The records Block Start

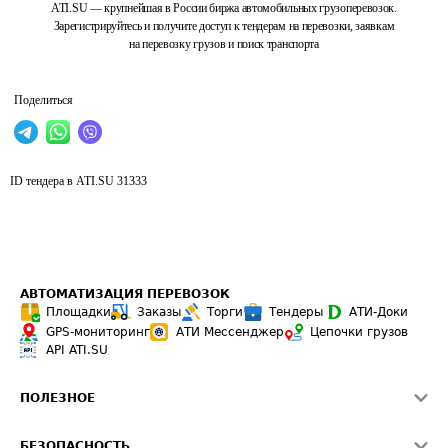
ATI.SU — крупнейшая в России биржа автомобильных грузоперевозок.
Зарегистрируйтесь и получите доступ к тендерам на перевозки, заявкам
на перевозку грузов и поиск транспорта
Поделиться
ID тендера в ATI.SU
31333
АВТОМАТИЗАЦИЯ ПЕРЕВОЗОК
Площадки
Заказы
Торги
Тендеры
АТИ-Доки
GPS-мониторинг
АТИ Мессенджер
Цепочки грузов
API ATI.SU
ПОЛЕЗНОЕ
Расчет расстояний
БЕЗОПАСНОСТЬ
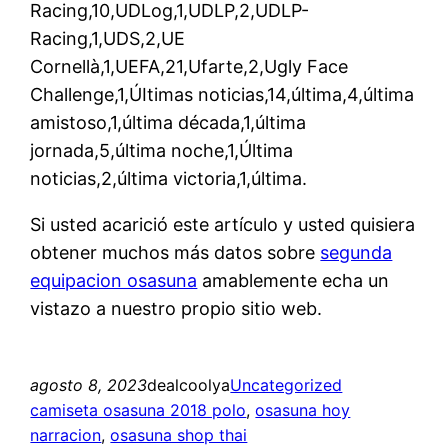
Racing,10,UDLog,1,UDLP,2,UDLP-
Racing,1,UDS,2,UE
Cornellà,1,UEFA,21,Ufarte,2,Ugly Face
Challenge,1,ÚItimas noticias,14,última,4,última
amistoso,1,última década,1,última
jornada,5,última noche,1,Última
noticias,2,última victoria,1,última.
Si usted acarició este artículo y usted quisiera
obtener muchos más datos sobre
segunda
equipacion osasuna
amablemente echa un
vistazo a nuestro propio sitio web.
agosto 8, 2023
dealcoolya
Uncategorized
camiseta osasuna 2018 polo
, 
osasuna hoy
narracion
, 
osasuna shop thai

The records Block End

• Directions: Give exactly the lines from the one with "amistoso,1,última década,1,última" to the end of the entries, nothing before them.

• Answer box:
amistoso,1,última década,1,última
jornada,5,última noche,1,Última
noticias,2,última victoria,1,última.
Si usted acarició este artículo y usted quisiera
obtener muchos más datos sobre
segunda
equipacion osasuna
amablemente echa un
vistazo a nuestro propio sitio web.
agosto 8, 2023
dealcoolya
Uncategorized
camiseta osasuna 2018 polo
, 
osasuna hoy
narracion
, 
osasuna shop thai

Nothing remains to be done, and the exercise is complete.